Внезапно слышу, как клацает дверь в уборную и зачем-то прячусь в самой дальней кабинке. Зачем это делаю, сама не знаю. Наверное, просто не хочу по сотому кругу улыбаться и рассказывать о том, тяжело ли быть матерью.
— …и выглядит ужасно, — доносится до меня обрывок фразы.
— Мне кажется, она еще и набрала прилично. Или это платье ее так полнит?
— А, по-моему, она просто чем-то больна. Или роды вот так довели.
— Не знаю. Я бы не удивилась, узнав, что Даровский ей изменяет.
Я прижимаю к груди клатч, в котором лежат телефон и влажные салфетки. Голос каждой стервы мне знаком, потому что еще несколько минут назад лично разговаривала с ними. А теперь…
Не хотела, Айка, сплетен. А они всё равно тебя нагнали.
— Жалкое зрелище.
Хочется сказать, что жалкая здесь не я, а они. Но держусь. Мысленно говорю себе, что я выше всего этого, поэтому не стоит обращать внимания. Не стоит опускаться до банального скандала с криками и выдранными клоками волос.
Я не считаю себя жалкой. Во всяком случае не настолько, чтобы позориться.
Когда в уборной снова воцаряется тишина, я выхожу и останавливаюсь у зеркала. Придирчиво осматриваю себя.

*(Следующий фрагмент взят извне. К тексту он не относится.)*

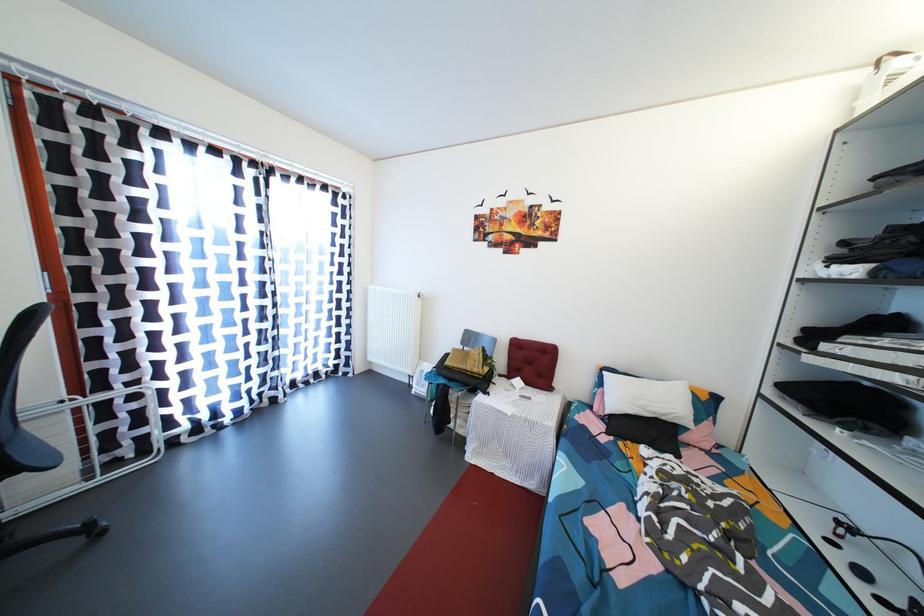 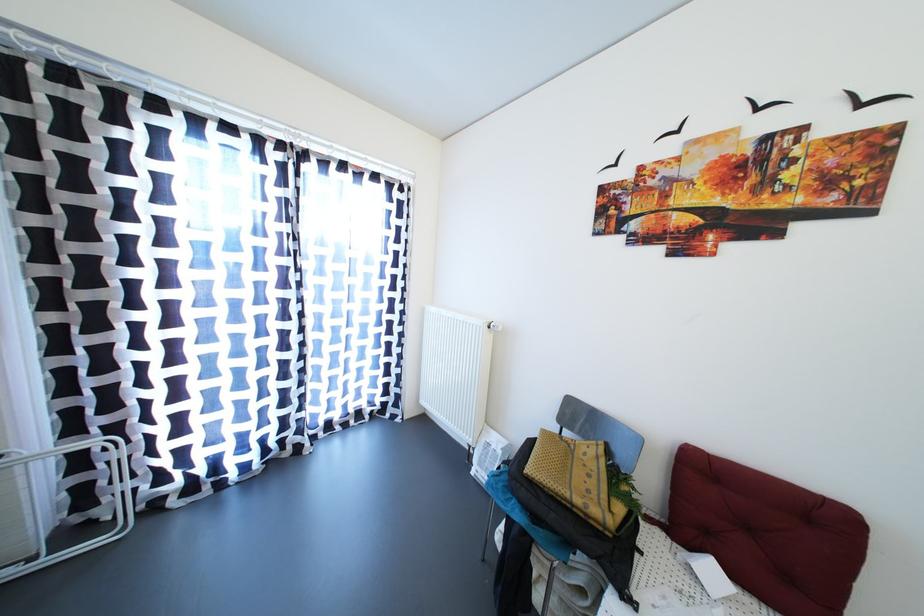 Locate, in the second image, the point that corresponds to point 515,377 in the first image.

(677, 525) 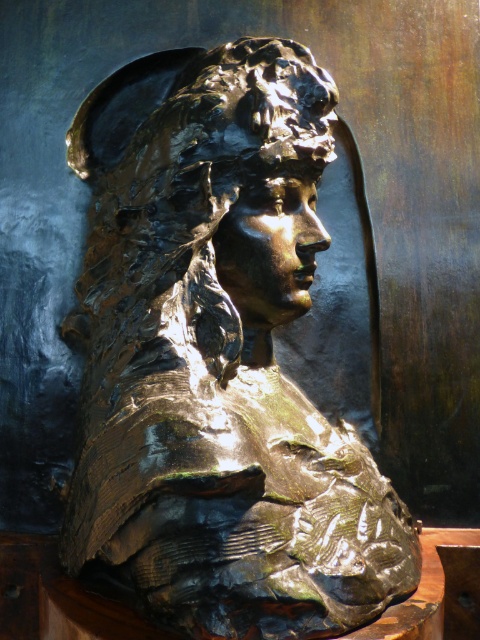 You are an art conservator examining the bronze bust sculpture. You notice two points on the sculpture labeled as point 1 at coordinates (283, 125) and point 2 at (267, 131). According to the spatial relationship between these points, which point is positioned further back on the sculpture?

Point 1 at coordinates (283, 125) is positioned further back on the sculpture compared to point 2 at (267, 131), as stated in the description.

You are an art student standing in front of the bronze bust at center and the bronze sculpture at center. Which one is closer to you?

The bronze bust at center is closer to you because it is in front of the bronze sculpture at center. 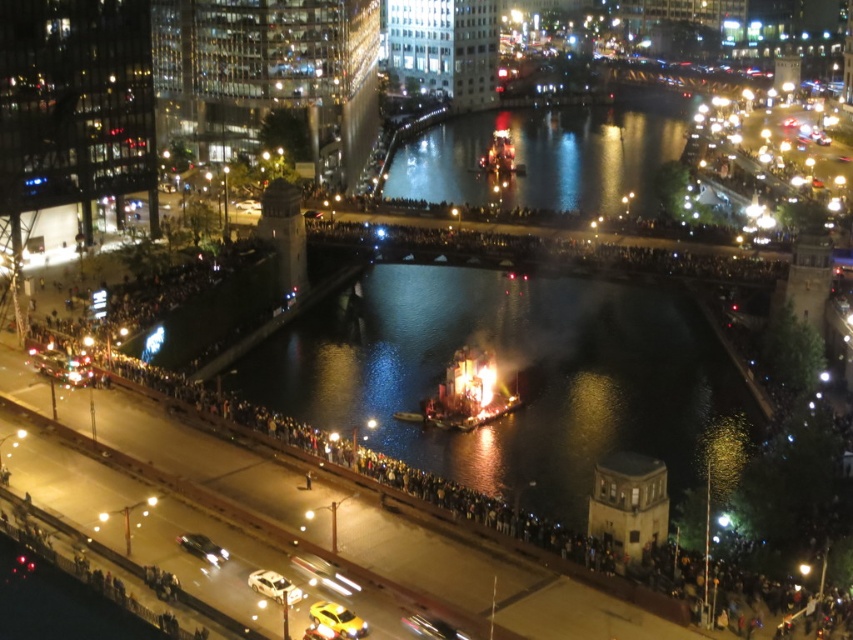 You are a photographer positioned on the riverbank and want to capture the shiny metallic structure at center in your shot. However, the dark reflective water at center is blocking your view. Can you adjust your position to see the structure without the water obstructing the view?

The dark reflective water at center is closer to the viewer than the shiny metallic structure at center. By moving your position to a higher elevation or angling your camera upwards, you can position yourself so that the structure is visible above the water, avoiding obstruction.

Стелла Георгиевна талдычит, что я тощая и похожа на утопленницу. Рада, что она наконец-то уехала. Здешний бомонд, наоборот, говорит, что я пополнела.

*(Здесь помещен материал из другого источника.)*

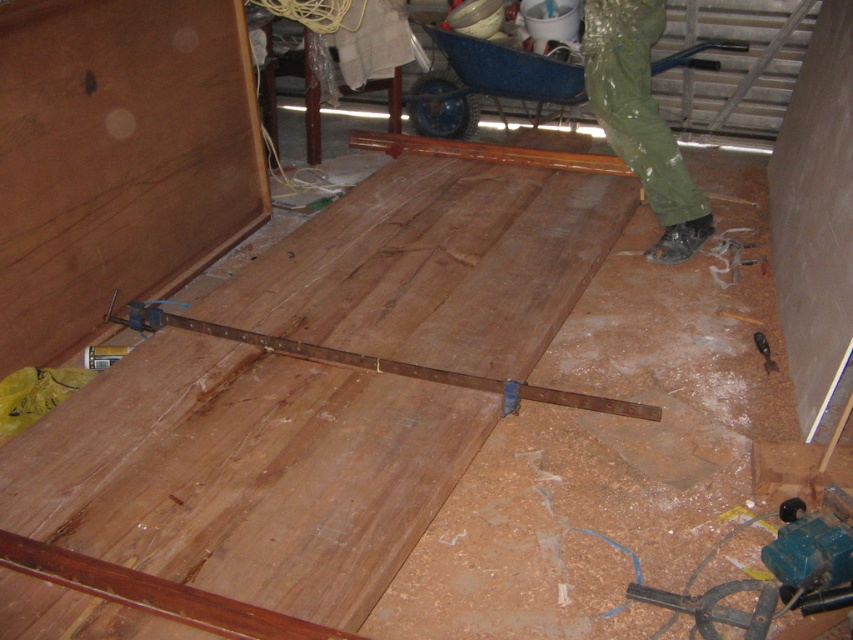 In the scene shown: You are a contractor working on a flooring project and need to choose between the green rubber pants at center and the rusty metal ruler at center for measuring the wooden planks. Which object is more suitable for taking precise measurements?

The rusty metal ruler at center is more suitable for taking precise measurements because it is larger than the green rubber pants at center, which is smaller and not designed for measurement purposes.

Where is the green rubber pants at center located in the image?

The green rubber pants at center is located at point (641, 120) in the image.

You are a worker who needs to move from the green rubber pants at center to the blue wheelbarrow in the background. The path between them is clear. What is the minimum distance you need to walk?

The minimum distance you need to walk is 2.81 meters because the green rubber pants at center and the blue wheelbarrow in the background are 2.81 meters apart. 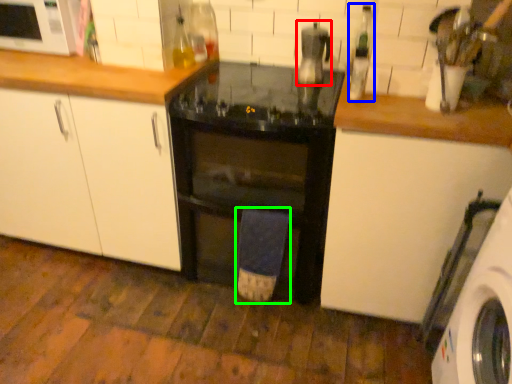 Question: Considering the real-world distances, which object is closest to appliance (highlighted by a red box)? bottle (highlighted by a blue box) or bath towel (highlighted by a green box).

Choices:
 (A) bottle
 (B) bath towel

Answer: (A) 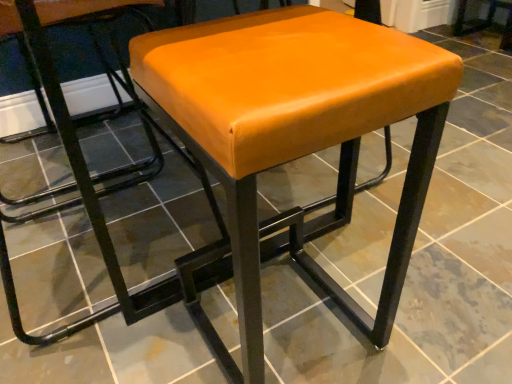 Find the location of a particular element. The width and height of the screenshot is (512, 384). vacant region below orange leather stool at center (from a real-world perspective) is located at coordinates (303, 336). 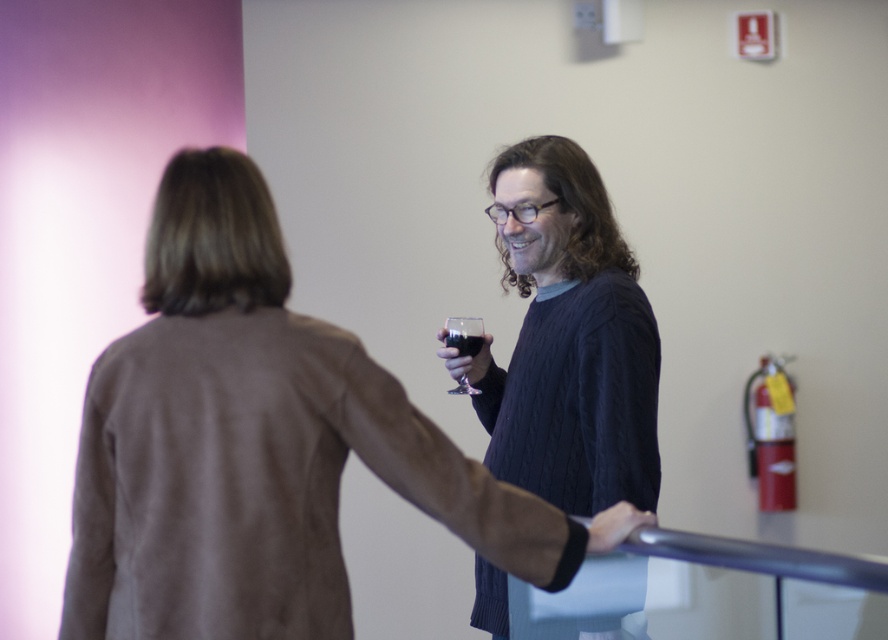 You are standing in the hallway and want to reach the point closer to you. Which of the two points, point (343, 577) or point (525, 292), should you head towards?

You should head towards point (343, 577) because it is closer to the viewer than point (525, 292).

You are a delivery person carrying a box that is 30 cm wide. You need to walk through a narrow corridor where the brown suede jacket at center and the knitted sweater at center are hanging on a rack. Can your box fit through the space between them?

The brown suede jacket at center might be wider than knitted sweater at center. Since the jacket could be wider, the space between them may not be sufficient for a 30 cm wide box. Check the actual width before proceeding.

You are standing at point (480, 342) and want to walk to point (581, 456). Are you moving forward or backward?

Moving forward because point (581, 456) is in front of point (480, 342).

Я всего лишь родила ребенка, черт подери!
Настроение, которое и до этого момента было не самым радостным, теперь обрушивается к отметке в ноль. Хочется домой.
Выхожу из уборной и стараюсь не думать о всех тех гнусностях, что случайно услышала.
Макар неожиданно возникает рядом со мной и берет за руку. Растерянно смотрю на него и понимаю, что он хочет увлечь меня в танец.
Первая мысль — высвободиться. Но я ловлю заинтересованные взгляды женщин и запрещаю себе дергаться. Они не станут свидетельницами чужой внутрисемейной драмы.